*** Opening of Data shown ***

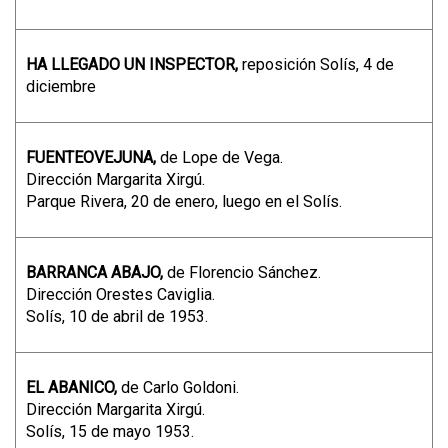
HA LLEGADO UN INSPECTOR,
reposición Solís, 4 de
diciembre
FUENTEOVEJUNA,
de Lope de Vega.
Dirección Margarita Xirgú.
Parque Rivera, 20 de enero, luego en el Solís.
BARRANCA ABAJO,
de Florencio Sánchez.
Dirección Orestes Caviglia.
Solís, 10 de abril de 1953.
EL ABANICO,
de Carlo Goldoni.
Dirección Margarita Xirgú.
Solís, 15 de mayo 1953.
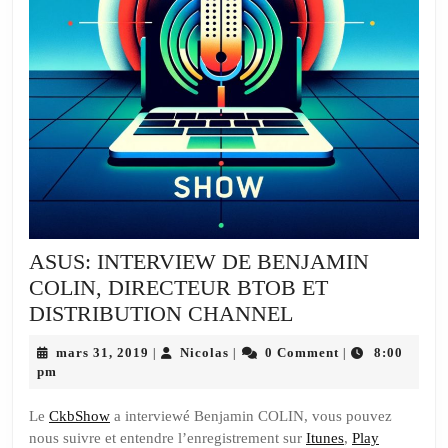
ASUS: INTERVIEW DE BENJAMIN
COLIN, DIRECTEUR BTOB ET
ASUS:
DISTRIBUTION CHANNEL
INTERVIEW
mars
Nicolas
mars 31, 2019
Nicolas
0 Comment
8:00
|
|
|
DE
31,
pm
BENJAMIN
2019
COLIN,
Le
CkbShow
a interviewé Benjamin COLIN, vous pouvez
nous suivre et entendre l’enregistrement sur
DIRECTEUR
Itunes
,
Play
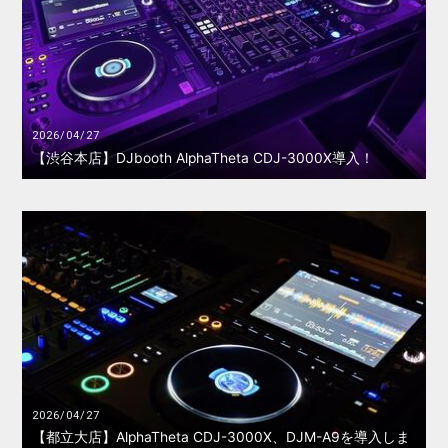
2026/04/27
【渋谷本店】DJbooth AlphaTheta CDJ-3000X導入！
2026/04/27
【都立大店】AlphaTheta CDJ-3000X、DJM-A9を導入しま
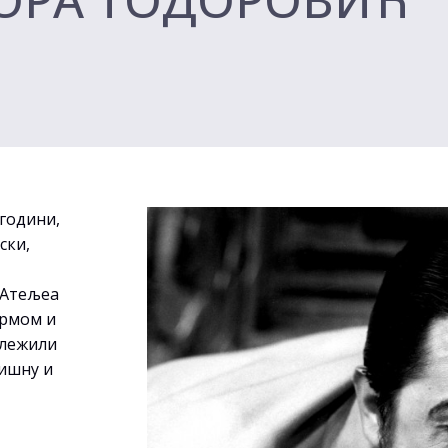
 години,
ски,
 Атељеа
армом и
ележили
ришну и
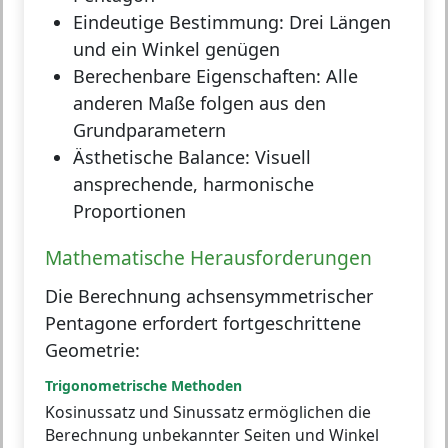
Eindeutige Bestimmung:
Drei Längen
und ein Winkel genügen
Berechenbare Eigenschaften:
Alle
anderen Maße folgen aus den
Grundparametern
Ästhetische Balance:
Visuell
ansprechende, harmonische
Proportionen
Mathematische Herausforderungen
Die Berechnung achsensymmetrischer
Pentagone erfordert fortgeschrittene
Geometrie:
Trigonometrische Methoden
Kosinussatz und Sinussatz ermöglichen die
Berechnung unbekannter Seiten und Winkel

*** Close of Data shown ***

## What you should do
Go line by line through the records and copy those that contain the word "AlphaTheta".

## Output for this task
【渋谷本店】DJbooth AlphaTheta CDJ-3000X導入！
【都立大店】AlphaTheta CDJ-3000X、DJM-A9を導入しま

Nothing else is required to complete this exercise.